WHAT THE EXERCISE ASKS:
Output all entries precisely and leave out the pictures.

Extracted page text data
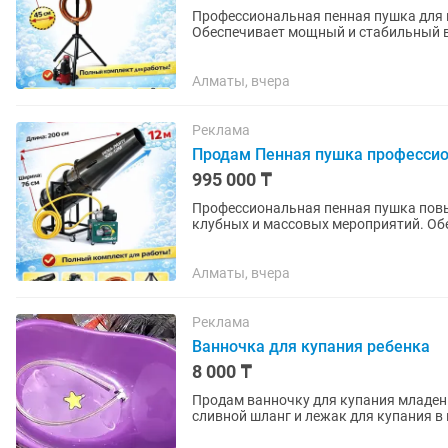
Профессиональная пенная пушка для 
Обеспечивает мощный и стабильный в
использования. ⸻ Характ
Алматы, вчера
Реклама
Продам Пенная пушка профессио
995 000 ₸
Профессиональная пенная пушка повы
клубных и массовых мероприятий. Об
на интенсивную коммерческую...
Алматы, вчера
Реклама
Ванночка для купания ребенка
8 000 ₸
Продам ванночку для купания младенц
сливной шланг и лежак для купания в
и до 6 месяцев. Все в...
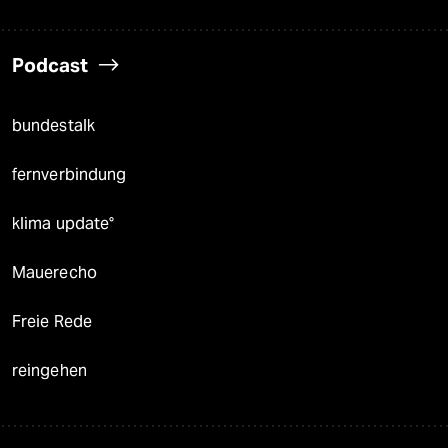
Podcast
bundestalk
fernverbindung
klima update°
Mauerecho
Freie Rede
reingehen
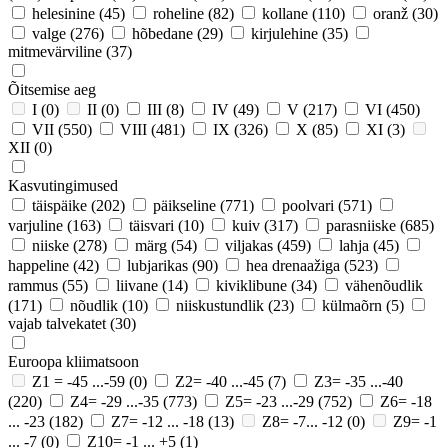
helesinine
(45)
roheline
(82)
kollane
(110)
oranž
(30)
valge
(276)
hõbedane
(29)
kirjulehine
(35)
mitmevärviline
(37)
Õitsemise aeg
I
(0)
II
(0)
III
(8)
IV
(49)
V
(217)
VI
(450)
VII
(550)
VIII
(481)
IX
(326)
X
(85)
XI
(3)
XII
(0)
Kasvutingimused
täispäike
(202)
päikseline
(771)
poolvari
(571)
varjuline
(163)
täisvari
(10)
kuiv
(317)
parasniiske
(685)
niiske
(278)
märg
(54)
viljakas
(459)
lahja
(45)
happeline
(42)
lubjarikas
(90)
hea drenaažiga
(523)
rammus
(55)
liivane
(14)
kiviklibune
(34)
vähenõudlik
(171)
nõudlik
(10)
niiskustundlik
(23)
külmaõrn
(5)
vajab talvekatet
(30)
Euroopa kliimatsoon
Z1 = -45 ...-59
(0)
Z2= -40 ...-45
(7)
Z3= -35 ...-40
(220)
Z4= -29 ...-35
(773)
Z5= -23 ...-29
(752)
Z6= -18
... -23
(182)
Z7= -12 ... -18
(13)
Z8= -7... -12
(0)
Z9= -1
... -7
(0)
Z10= -1 ... +5
(1)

SOLUTION FOR THIS EXERCISE:
Профессиональная пенная пушка для 
Обеспечивает мощный и стабильный в
использования. ⸻ Характ
Алматы, вчера
Реклама
Продам Пенная пушка профессио
995 000 ₸
Профессиональная пенная пушка повы
клубных и массовых мероприятий. Об
на интенсивную коммерческую...
Алматы, вчера
Реклама
Ванночка для купания ребенка
8 000 ₸
Продам ванночку для купания младенц
сливной шланг и лежак для купания в
и до 6 месяцев. Все в...
Podcast
bundestalk
fernverbindung
klima update°
Mauerecho
Freie Rede
reingehen
helesinine
(45)
roheline
(82)
kollane
(110)
oranž
(30)
valge
(276)
hõbedane
(29)
kirjulehine
(35)
mitmevärviline
(37)
Õitsemise aeg
I
(0)
II
(0)
III
(8)
IV
(49)
V
(217)
VI
(450)
VII
(550)
VIII
(481)
IX
(326)
X
(85)
XI
(3)
XII
(0)
Kasvutingimused
täispäike
(202)
päikseline
(771)
poolvari
(571)
varjuline
(163)
täisvari
(10)
kuiv
(317)
parasniiske
(685)
niiske
(278)
märg
(54)
viljakas
(459)
lahja
(45)
happeline
(42)
lubjarikas
(90)
hea drenaažiga
(523)
rammus
(55)
liivane
(14)
kiviklibune
(34)
vähenõudlik
(171)
nõudlik
(10)
niiskustundlik
(23)
külmaõrn
(5)
vajab talvekatet
(30)
Euroopa kliimatsoon
Z1 = -45 ...-59
(0)
Z2= -40 ...-45
(7)
Z3= -35 ...-40
(220)
Z4= -29 ...-35
(773)
Z5= -23 ...-29
(752)
Z6= -18
... -23
(182)
Z7= -12 ... -18
(13)
Z8= -7... -12
(0)
Z9= -1
... -7
(0)
Z10= -1 ... +5
(1)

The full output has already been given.